ASSIGNED TASK:
If a line in the data below contains "obnoviti", copy it.

*** Opening of PROVIDED RECORDS ***

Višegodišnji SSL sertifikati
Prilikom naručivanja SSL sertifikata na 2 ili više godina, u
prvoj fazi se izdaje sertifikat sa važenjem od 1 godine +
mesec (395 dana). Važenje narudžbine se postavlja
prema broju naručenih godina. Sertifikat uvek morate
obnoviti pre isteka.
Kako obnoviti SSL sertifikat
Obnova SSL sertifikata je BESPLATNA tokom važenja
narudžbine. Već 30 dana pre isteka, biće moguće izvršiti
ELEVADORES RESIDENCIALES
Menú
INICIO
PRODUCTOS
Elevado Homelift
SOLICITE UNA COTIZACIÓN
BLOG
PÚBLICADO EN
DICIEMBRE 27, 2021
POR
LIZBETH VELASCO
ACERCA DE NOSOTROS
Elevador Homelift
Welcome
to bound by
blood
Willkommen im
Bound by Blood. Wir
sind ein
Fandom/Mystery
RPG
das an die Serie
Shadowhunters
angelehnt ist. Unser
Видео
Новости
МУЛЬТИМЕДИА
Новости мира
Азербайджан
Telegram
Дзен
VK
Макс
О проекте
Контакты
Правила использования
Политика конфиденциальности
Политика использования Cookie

*** Close of PROVIDED RECORDS ***

SOLUTION TO THE PROBLEM:
obnoviti pre isteka.
Kako obnoviti SSL sertifikat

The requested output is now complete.